Pemerintah Sudah Dengar Masukan 45 Narasumber Terkait Perlu Tidaknya Revisi UU ITE
Tim Kajian Undang-Undang Informasi dan Transaksi Elektronik (UU ITE) yang dibentuk Kemenko Polhukam telah mendengar masukan dari 45 narasumber.
Penulis: Gita Irawan
Editor: Adi Suhendi
Laporan Wartawan Tribunnews.com, Gita Irawan
TRIBUNNEWS.COM, JAKARTA - Tim Kajian Undang-Undang Informasi dan Transaksi Elektronik (UU ITE) yang dibentuk Kemenko Polhukam telah mendengar masukan dari 45 narasumber terkait perlu tidaknya revisi undang-undang tersebut.
Deputi 3 Kemenko Polhukam sekaligus Ketua Tim Kajian UU ITE Sugeng Purnomo menjelaskan total 45 narasumber tersebut di antaranya 16 narasumber dari kelompok terlapor dan pelapor.
Selain itu, pihaknya juga telah mendengar masukan dari 16 narasumber dari kelompok aktifis, masyarakat sipil, dan praktisi media.
Baca juga: Komnas Perempuan Nilai Revisi UU ITE Kebutuhan Genting
Lima orang lainnya, kata Sugeng, merupakan perwakilan kelompok asosiasi media dan LBH Pers.
Kemudian tim juga telah mendengar masukan dari delapan narasumber dari kelompok akademisi.
"Masing-masing dari akademisi baik itu dari ahli hukum pidana, cyber law, dan sosiolog juga ada," kata Sugeng dalam keterangan video Tim Humas Kemenko Polhukam, Rabu (17/3/2021).
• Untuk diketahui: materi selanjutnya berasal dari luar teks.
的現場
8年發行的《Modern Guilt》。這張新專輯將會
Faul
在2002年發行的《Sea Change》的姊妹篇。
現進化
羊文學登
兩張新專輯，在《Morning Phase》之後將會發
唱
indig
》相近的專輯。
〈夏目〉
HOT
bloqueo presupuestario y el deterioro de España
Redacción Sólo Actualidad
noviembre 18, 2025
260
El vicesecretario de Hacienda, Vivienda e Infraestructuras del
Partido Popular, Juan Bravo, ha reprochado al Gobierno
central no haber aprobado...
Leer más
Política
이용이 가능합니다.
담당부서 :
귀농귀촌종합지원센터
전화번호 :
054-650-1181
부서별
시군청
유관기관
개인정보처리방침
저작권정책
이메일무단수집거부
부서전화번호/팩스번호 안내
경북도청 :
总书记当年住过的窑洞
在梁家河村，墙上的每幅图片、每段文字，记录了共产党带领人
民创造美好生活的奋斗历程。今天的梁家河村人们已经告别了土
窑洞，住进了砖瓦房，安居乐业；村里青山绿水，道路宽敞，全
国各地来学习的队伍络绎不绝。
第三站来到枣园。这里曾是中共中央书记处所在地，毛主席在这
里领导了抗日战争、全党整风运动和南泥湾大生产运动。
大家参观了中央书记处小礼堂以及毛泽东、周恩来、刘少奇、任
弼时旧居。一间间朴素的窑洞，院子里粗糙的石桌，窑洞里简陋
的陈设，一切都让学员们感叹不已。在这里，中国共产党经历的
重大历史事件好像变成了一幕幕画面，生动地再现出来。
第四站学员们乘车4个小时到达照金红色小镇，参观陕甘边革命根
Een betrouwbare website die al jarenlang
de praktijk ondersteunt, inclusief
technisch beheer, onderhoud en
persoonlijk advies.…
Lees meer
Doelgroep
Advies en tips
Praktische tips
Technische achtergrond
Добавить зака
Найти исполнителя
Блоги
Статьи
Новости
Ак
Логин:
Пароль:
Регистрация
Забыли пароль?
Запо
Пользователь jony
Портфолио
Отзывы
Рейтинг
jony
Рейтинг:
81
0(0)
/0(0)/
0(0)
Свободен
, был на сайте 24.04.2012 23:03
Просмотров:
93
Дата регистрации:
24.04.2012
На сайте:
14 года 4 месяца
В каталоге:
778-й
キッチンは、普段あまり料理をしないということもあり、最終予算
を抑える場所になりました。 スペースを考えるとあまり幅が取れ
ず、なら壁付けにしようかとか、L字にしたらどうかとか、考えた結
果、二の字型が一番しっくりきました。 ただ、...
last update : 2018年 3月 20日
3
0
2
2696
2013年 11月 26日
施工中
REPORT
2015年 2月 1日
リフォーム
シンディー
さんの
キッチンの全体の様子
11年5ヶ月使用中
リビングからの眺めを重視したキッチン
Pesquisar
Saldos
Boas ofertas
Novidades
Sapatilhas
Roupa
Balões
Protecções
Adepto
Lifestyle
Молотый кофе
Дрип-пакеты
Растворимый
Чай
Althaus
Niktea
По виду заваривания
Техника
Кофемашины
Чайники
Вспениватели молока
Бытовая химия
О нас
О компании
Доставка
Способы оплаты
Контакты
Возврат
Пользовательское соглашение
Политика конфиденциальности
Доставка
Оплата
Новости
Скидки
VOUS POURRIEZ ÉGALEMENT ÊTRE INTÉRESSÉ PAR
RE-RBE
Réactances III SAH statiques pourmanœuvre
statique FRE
Mereka di antaranya Marcus Priyo Gunarto (Pakar Hukum Pidana UGM), Indriyanto Seno Adji (Pakar Hukum Pidana Universitas Krisnadwipayana), Edmon Makarim (Dekan Fakultas Hukum UI), dan Jamal Wiwoho (Rektor UNS).
Baca juga: Pendapat Pendiri Drone Emprit Ismal Fahmi tentang Rencana Revisi UU ITE
Selain itu, hadir pula Imam Prasodjo (Sosiolog Universitas Indonesia), Mudzakir (Pakar Hukum PIdana UII), Sigid Susesno (Pakar Cyber Crime Universitas Padjajaran), dan Teuku Nasrullah (Pakar Hukum Pidana UI).
Sugeng mengatakan dalam diskusi tersebut para narasumber banyak menyinggung terkait urgensi dari pasal-pasal yang menurut mereka menjadi pasal yang multi tafsir atau karet.
"Pada dasarnya pasal-pasal yang dipersoalkan adalah pasal-pasal yang memang diatur di dalam KUHP atau tindak pidana di luar KUHP, misalnya mulai dari pasal 27 ayat 1 sampai dengan ayat 4 kemudian Pasal 28 dan Pasal 29. Ini yang menjadi bahan diskusinya," kata Sugeng.
Menurut Sugeng banyak usulan para narasumber yang menarik untuk didiskusikan lebih lanjut.
Misalnya, kata dia, ada saran agar pasal-pasal yang diatur dalam KUHP cukup ditarik dan dimasukan di dalam UU ITE kemudian diperberat ancaman pidananya.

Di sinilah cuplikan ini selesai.